You knew thats what I meant, right? ;)[p]Anyway, we've got company over tonight and I'm thinking about trying my first whole turkey breast on the egg.[p]I knew the first step in this venture would be to ask YOU about your own TB eggsperiences. C'mon, I meant TURKEY BREAST again! Sheesh, where is your mind this morning? :)[p]I've done the whole bird a few times, but never just breast. Anobody tried one of these? Got some advice for me? Times, temps? I can't stand dry poultry, so it's gotta be juicy.[p]I'm thinking a short bath in a heavy brine (since it wwont have much time in there), then maybe a light herb rub.

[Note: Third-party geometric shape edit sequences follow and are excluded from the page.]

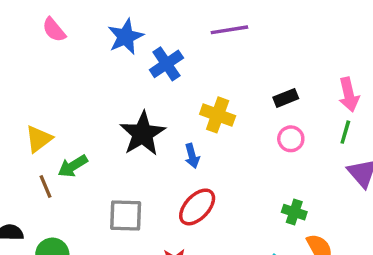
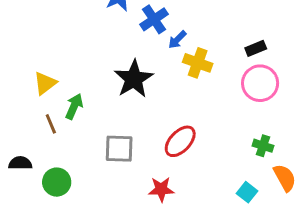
pink circle: (291, 139) -> (260, 83), size x1.6
blue arrow: (192, 156) -> (177, 40), moved, turned 60
green arrow: (73, 166) -> (74, 106), turned 145

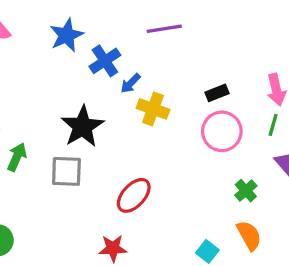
green cross: (263, 146) -> (246, 191), moved, turned 30
gray square: (119, 149) -> (66, 171), moved

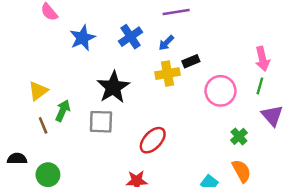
blue star: (66, 35) -> (82, 38), moved
blue arrow: (131, 83) -> (166, 43), moved
black rectangle: (217, 93) -> (191, 61), moved
yellow cross: (153, 109) -> (167, 74), turned -30

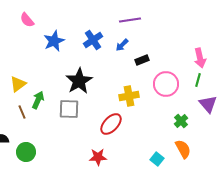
yellow cross: (167, 74) -> (129, 96), moved

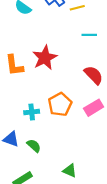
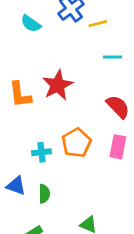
pink rectangle: (94, 108) -> (118, 147), turned -48
green semicircle: (34, 146) -> (44, 194), turned 48

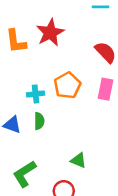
green semicircle: (44, 194) -> (39, 121), moved

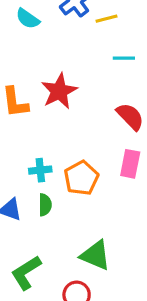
orange pentagon: (67, 85) -> (81, 178), moved
green triangle: (78, 160) -> (96, 255), size x1.5

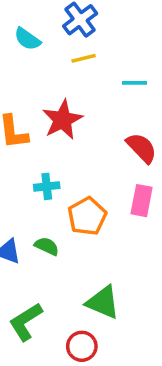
yellow line: (107, 19) -> (84, 58), moved
cyan cross: (40, 170) -> (47, 186), moved
green semicircle: (45, 205) -> (47, 246), turned -65

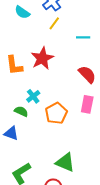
yellow line: (84, 58) -> (54, 23), turned -40
cyan cross: (47, 186) -> (33, 96), turned -32
green semicircle: (47, 246) -> (21, 111), moved

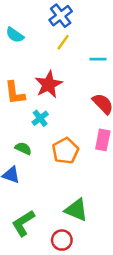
cyan semicircle: (22, 12) -> (15, 35), moved
cyan cross: (33, 96) -> (40, 118), moved

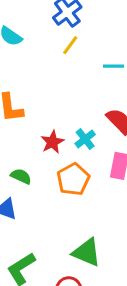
red star: (49, 84) -> (52, 142), moved, size x0.7
cyan cross: (40, 118) -> (85, 139), moved

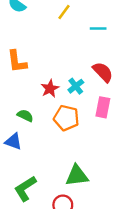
orange pentagon: (73, 179) -> (66, 118), turned -30
green triangle: (87, 252) -> (77, 176), turned -30

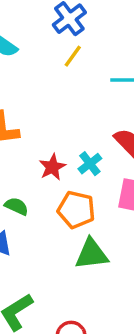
green triangle: (77, 176) -> (92, 254), moved

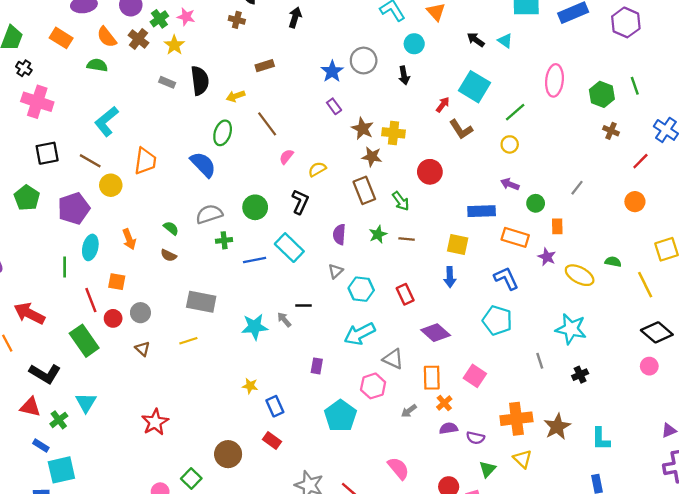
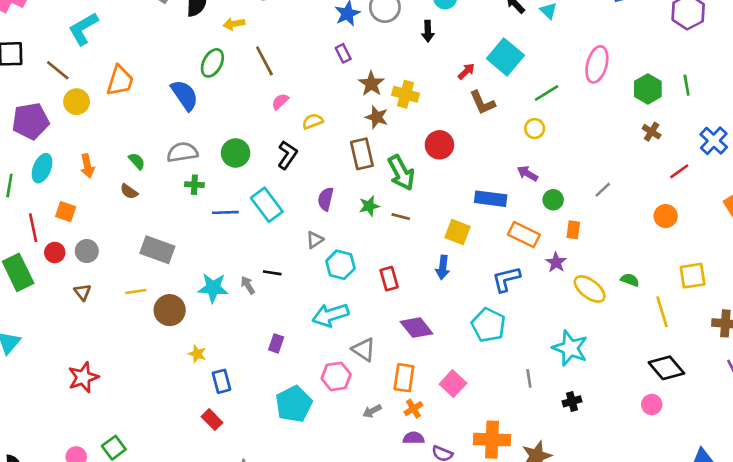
green arrow: (401, 201) -> (401, 173), size x1.5
blue L-shape: (506, 278) -> (506, 279), turned -88
brown circle: (228, 454) -> (170, 310), moved

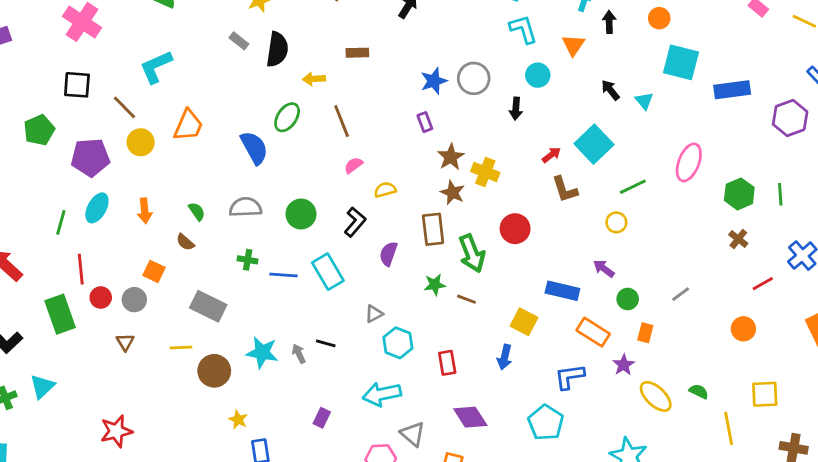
green cross: (194, 185) -> (248, 260), moved
purple semicircle: (326, 199) -> (388, 254), moved
orange square: (66, 212) -> (154, 271), moved

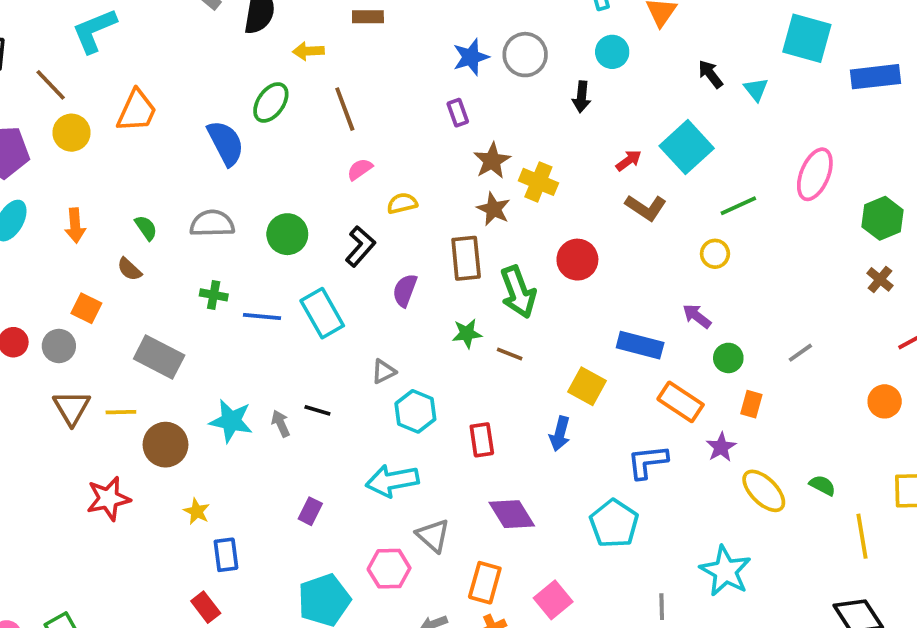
brown L-shape: (565, 189) -> (646, 208), turned -40
brown triangle: (125, 342) -> (72, 408), moved, size x1.5
red star: (116, 431) -> (108, 499), moved

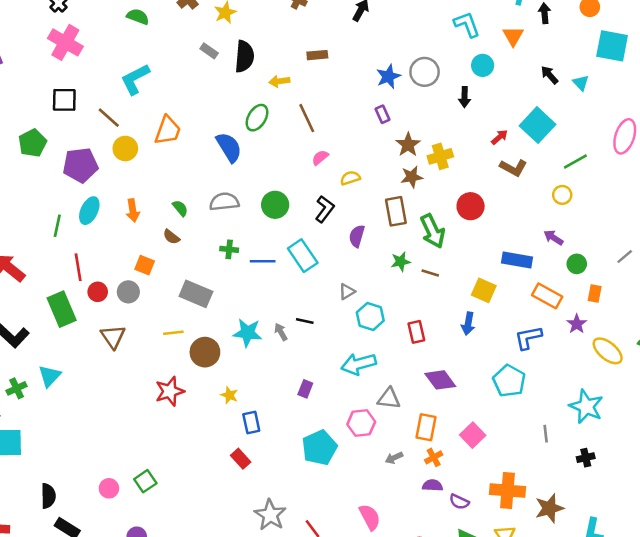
yellow cross: (538, 182) -> (440, 156), turned -35
brown star: (494, 209) -> (412, 177), turned -30
brown triangle: (72, 408) -> (113, 337), moved
gray triangle: (433, 536) -> (389, 399), turned -30

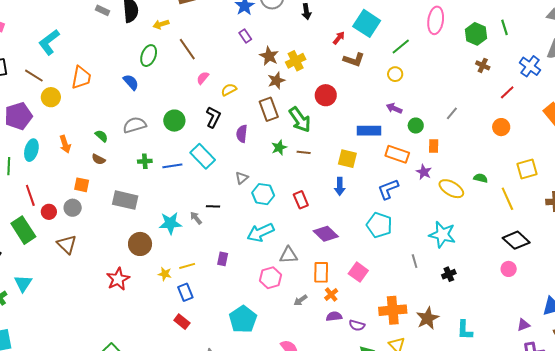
blue semicircle: (229, 147) -> (131, 82), size x0.7
yellow line: (173, 333) -> (187, 266), moved
cyan pentagon: (319, 448) -> (243, 319), moved

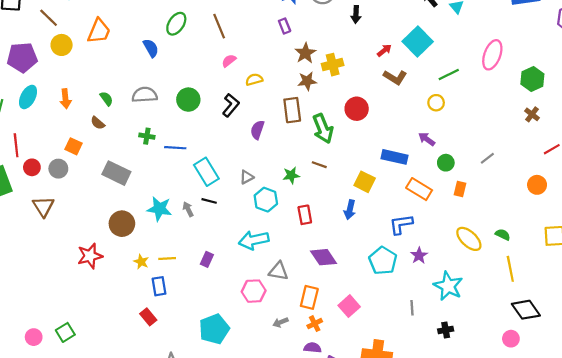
green star: (279, 147) -> (291, 175), moved
cyan rectangle: (203, 156) -> (206, 172), moved
purple star: (424, 172) -> (419, 256), moved
yellow line: (507, 199) -> (510, 269), moved

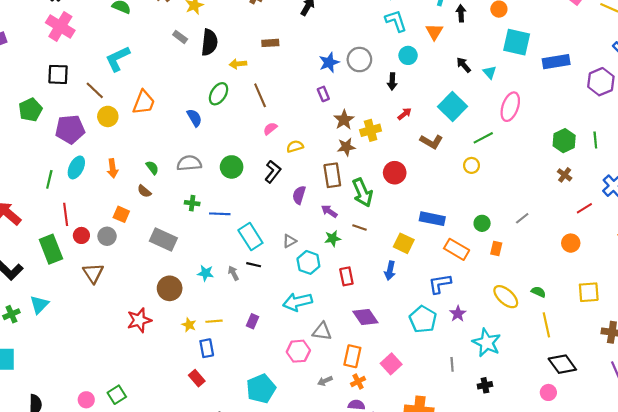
red arrow: (384, 50) -> (405, 114), moved
pink ellipse: (492, 55) -> (510, 107), moved
purple arrow: (427, 139) -> (329, 211), moved
cyan star: (159, 209) -> (206, 273), size x0.7

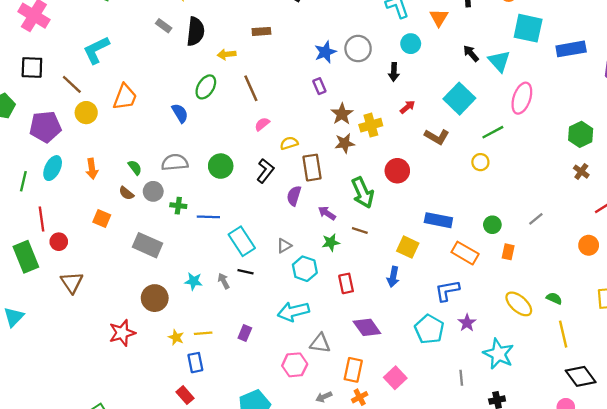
cyan triangle: (490, 72) -> (499, 61), size x1.5
brown rectangle: (332, 175) -> (312, 168), moved
gray circle: (107, 236) -> (153, 191), moved

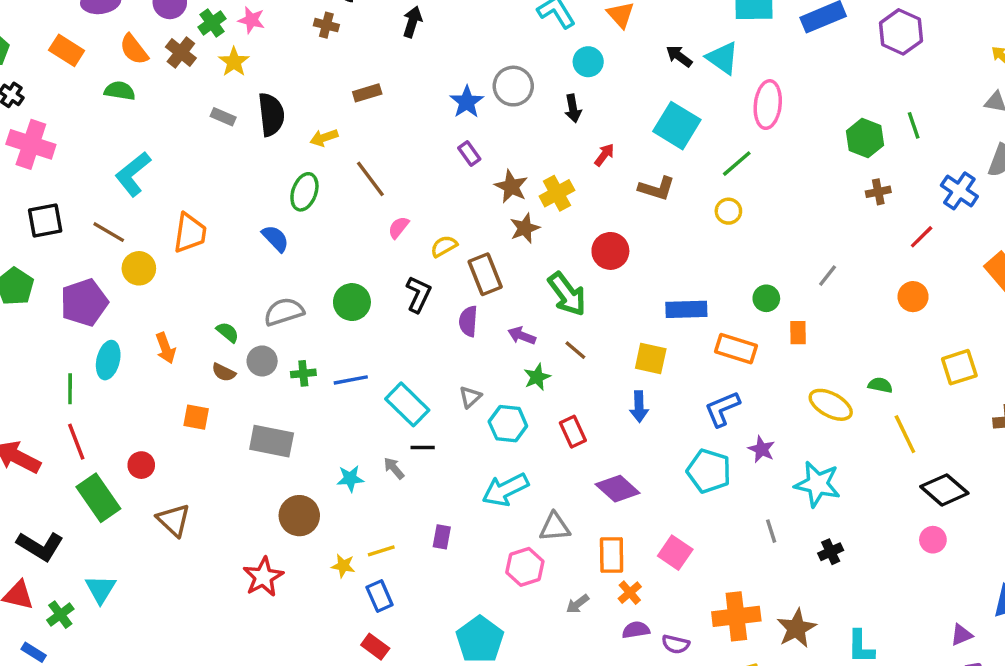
brown cross: (581, 172) -> (878, 192), turned -35
red line: (41, 219) -> (76, 442), moved
brown line: (360, 230) -> (575, 350), turned 35

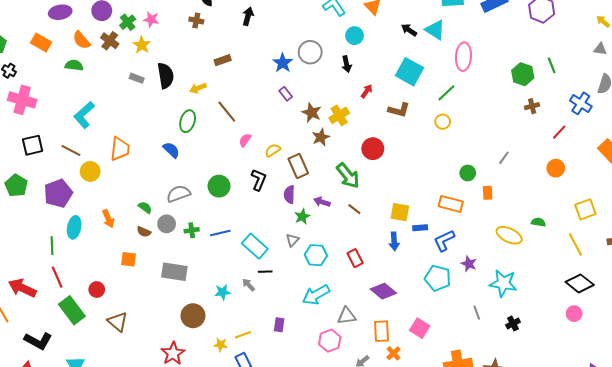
blue rectangle: (686, 309) -> (420, 228), moved, size x0.6
green star: (537, 377) -> (302, 217), moved
yellow line: (905, 434) -> (575, 244), moved

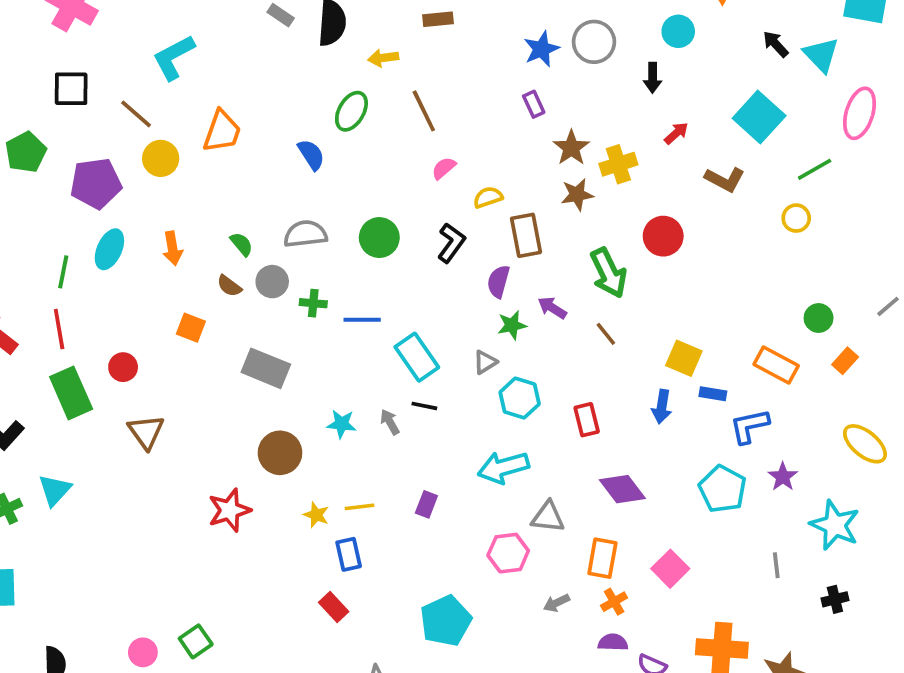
orange rectangle: (488, 193) -> (845, 361), turned 32

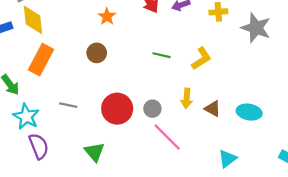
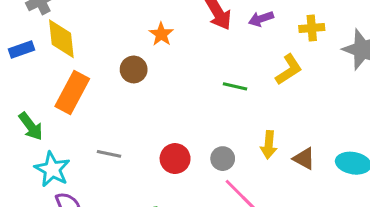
brown circle: (97, 53) -> (134, 69), moved
yellow L-shape: (201, 59) -> (289, 69), moved
red circle: (117, 109) -> (175, 159), size x0.7

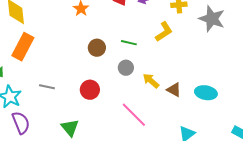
brown circle: (134, 69) -> (97, 48), moved
yellow arrow: (269, 145) -> (151, 81), turned 126
gray circle: (223, 159) -> (126, 68), moved

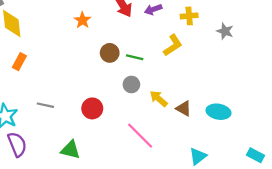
gray star: (212, 19) -> (225, 31), size x0.6
orange rectangle: (23, 47) -> (19, 62), size x0.6
brown circle: (97, 48) -> (110, 53), moved
green triangle: (70, 128) -> (70, 150), turned -36

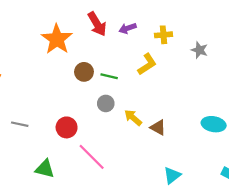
orange star: (82, 20) -> (57, 39), size x1.8
cyan ellipse: (219, 112) -> (214, 124), moved
pink line: (140, 136) -> (92, 157), moved

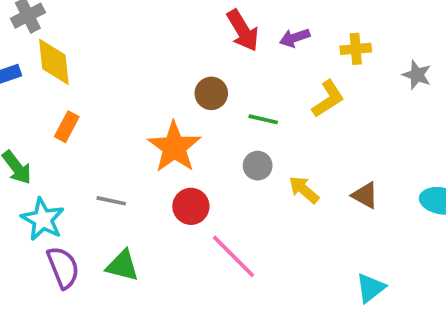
orange star: (57, 39) -> (174, 147), moved
brown circle: (84, 72) -> (211, 93), moved
brown triangle: (158, 127) -> (365, 195), moved
green triangle: (45, 169) -> (122, 266), moved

I'll likely serve it with some more of that great parsley-cilantro-butter sauce I mentioned in a post below.[p]Lots of veggies on the side (one of our guests is a veggy-terian) maybe some roasted corn.[p]Thanks all, and happy weekend eggin',
bc

Comments

  • Painter
    Painter Posts: 464
    bc, I do mine on a raised grid over drip pan on bricks at 350°to 375°. Twenty min. average till 160° internal. It will rise 5° resting for ten minutes or so. It always comes out juicy. Go light on the smoke unless everyone likes the smoke. I usually will go with just the lump and get good wood fired taste.
    Painter

  • Painter,
    Yup, I'm definately going light on the smoke.[p]I will, however toss some chardonnay vines I've got on there. Thats typically a light enough flavor smooke for good birds.[p]Thanks for the times and temps!